### The input
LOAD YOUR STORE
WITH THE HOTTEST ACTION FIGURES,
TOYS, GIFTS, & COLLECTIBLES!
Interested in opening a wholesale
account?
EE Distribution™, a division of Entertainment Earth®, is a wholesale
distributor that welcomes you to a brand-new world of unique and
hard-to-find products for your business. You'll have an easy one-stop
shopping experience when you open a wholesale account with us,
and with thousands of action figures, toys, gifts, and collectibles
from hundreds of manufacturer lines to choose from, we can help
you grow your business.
######
### Requirement
Return each line of the data where the word "account" appears.

### The completed task
account?
shopping experience when you open a wholesale account with us,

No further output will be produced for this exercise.